## RAW DATA
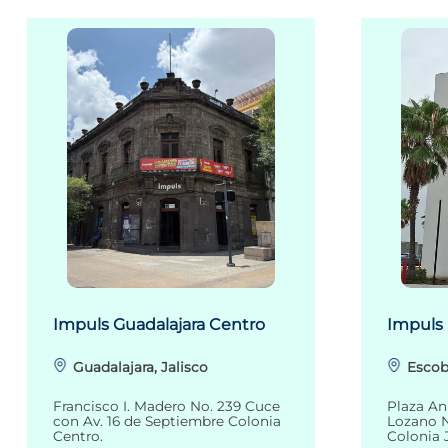
Impuls Guadalajara Centro
Impuls
Guadalajara, Jalisco
Escob
Francisco I. Madero No. 239 Cuce
Plaza An
con Av. 16 de Septiembre Colonia
Lozano N
Centro.
Colonia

## EXERCISE REQUIREMENTS
The required output is the exact run of lines from the one with "con Av. 16 de Septiembre Colonia" through the final line of the entries.

## REPLY
con Av. 16 de Septiembre Colonia
Lozano N
Centro.
Colonia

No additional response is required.